Peter Singer, La Libération animale, 1975, chapitre IV, tr. fr. Louise Rousselle et David Olivier, Petite Bibliothèque Payot, 2015, p. 299-302.



  "Conformément à notre peinture du monde de ani­maux comme scène sanglante de combat, nous mécon­naissons le degré de complexité de la vie sociale d'autres espèces, où les individus se reconnaissent et entretien­nent des rapports. Quand les êtres humains se marient, nous attribuons l'intimité qu'ils établissent entre eux à l'amour, et nous compatissons vivement à la peine d'un être humain qui a perdu son conjoint. Quand d'autres animaux s'unissent pour la vie, nous disons que seul l'instinct les pousse à se comporter de la sorte, et si un chasseur ou un trappeur tue un animal ou le capture pour la recherche ou pour un zoo, nous ne nous demandons pas s'il n'a pas un conjoint qui souffrira de son absence soudaine. De même, nous savons que la séparation d'une mère humaine de son enfant est une tragédie pour tous deux ; mais ni les agriculteurs ni les éleveurs d'animaux de compagnie ou de laboratoire ne pensent un instant aux sentiments des mères et des enfants non humains dont la séparation routinière fait partie intégrante de leur profession.
  Curieusement, alors que les gens écartent souvent des aspects complexes du comportement animal comme n'étant que de « simples instincts » et par conséquent comme indignes d'être réellement comparés aux comportements humains en apparence similaires, ces mêmes gens, quand cela les arrange, oublient ou igno­rent l'importance des schémas comportementaux instinctifs simples. Ainsi entend-on souvent dire des poules pondeuses, des veaux à viande et des chiens gardés en cage à des fins expérimentales qu'ils n'en souffrent pas, puisqu'
ils n'ont jamais connu d'autres conditions de vie.
  Nous avons vu [...] que cela est faux.

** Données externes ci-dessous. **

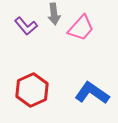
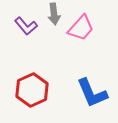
blue L-shape: rotated 148 degrees counterclockwise
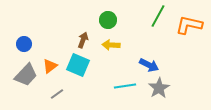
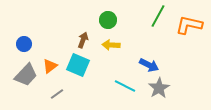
cyan line: rotated 35 degrees clockwise
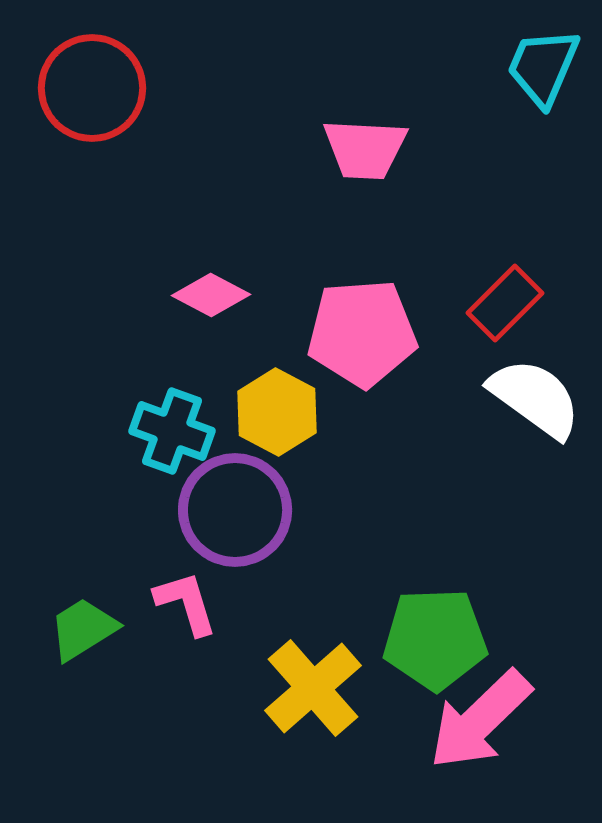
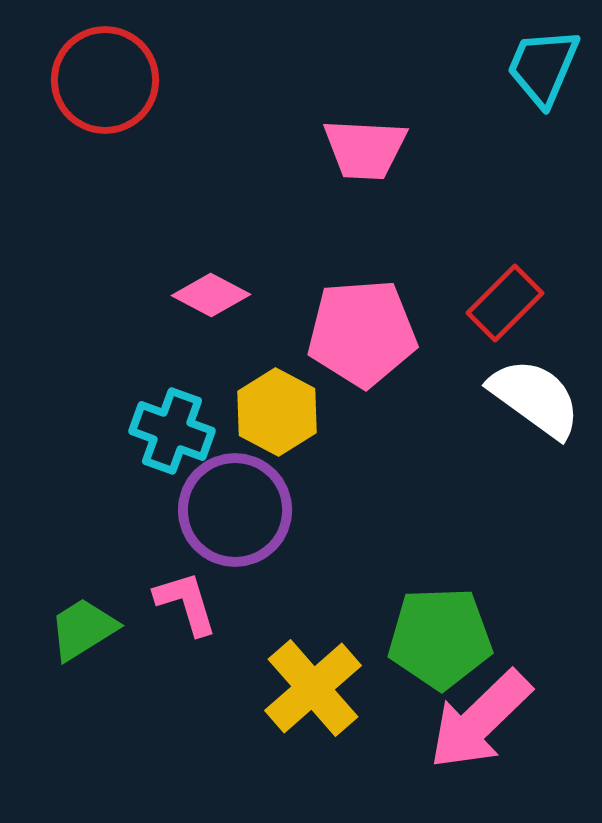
red circle: moved 13 px right, 8 px up
green pentagon: moved 5 px right, 1 px up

Les animaux ressentent le besoin de prendre de l'exercice, d'étirer leurs membres ou leurs ailes, de se nettoyer, de se retourner, qu'ils aient ou non jamais vécu dans des conditions qui leur permettaient de le faire. Les animaux grégaires sont perturbés lorsqu'on les isole des autres membres de leur espèce, même s'ils n'ont jamais connu d'autres conditions de vie, et à l'inverse leur immersion dans un trop gros troupeau peut avoir le même effet, en raison de l'incapacité où s'y trouve l'animal individuel de reconnaître les autres individus. Ces stress se manifestent sous forme de vices comme le cannibalisme.
  L'ignorance généralisée de la nature des animaux non humains permet à ceux qui les traitent ainsi d'écarter les critiques en disant simplement qu'après tout, « ce ne sont pas des humains ». C'est vrai, ils n'en sont pas ; mais ils ne sont pas non plus des machines à convertir le fourrage en chair, ni des outils pour la recherche. Si l'on considère combien les connaissances du grand public sont en retard par rapport aux plus récentes découvertes des zoologistes et des éthologues qui, munis de carnets de notes et d'appareils photogra­phiques, ont passé des mois, et parfois des années, à observer des animaux, le danger de tomber dans un anthropomorphisme sentimental est moins à craindre que ne l'est le danger contraire venant de l'idée commode et intéressée que les animaux sont des mor­ceaux d'argile que nous pouvons modeler de quelque façon qu'il nous plaît de le faire."

 

Peter Singer, La Libération animale, 1975, tr. fr. Louise Rousselle et David Olivier, Petite Bibliothèque Payot, 2015, p. 392-393.


 

  "Le mouvement pour l'égalité animale n'est pas simplement un mouvement « pour le végétarisme (ou le végétalisme) ». Le refus d'une alimentation complice en est un aspect majeur, mais l'objectif est bel et bien la disparition du spécisme. Les antispécistes estiment bien sûr le travail concret accompli pour adoucir les conditions d'exploitation des non-humains, mais leur tâche, en tant qu'antispécistes, consiste à œuvrer pour l'abolition des divers types d'exploitation et pour que la notion d'égalité s'étende à l'ensemble des êtres sensibles. De même, l'antispécisme ne peut être assimilé au mouvement écologiste, tant que ce dernier ne prend en compte les animaux qu'en tant que parties de la Nature, espèces à sauvegarder pour entretenir la biodiversité ou pour préserver la bonne marche des écosystèmes. Ce type d'écologie se soucie fort peu de ce que vivent les individus : elle se préoccupe du sort des loups ou des ours parce que leur espèce est en péril, mais nullement du sort de leurs proies, ni des rongeurs dératisés ou des poulets rôtis... La plupart des antispécistes refusent de confondre la libération animale avec la défense de la nature ou des espèces en danger : la souffrance de chacune des centaines de millions de sardines a autant d'importance que la souffrance de la dernière des baleines bleues. [...] Pour que cessent les rapports de domination et d'exploitation entre les humain-es et envers les non-humains, la pensée rationnelle et l'éthique doivent l'emporter sur les préjugés et les privilèges. Parce qu'ils sont sources de souffrances. C'est là l'objectif du mouvement pour l'égalité animale."

 

Peter Singer, L'Égalité animale expliquée aux humain-es, 1985, tr. fr. David Olivier, Tahin-Party, 2000, p. 64-65.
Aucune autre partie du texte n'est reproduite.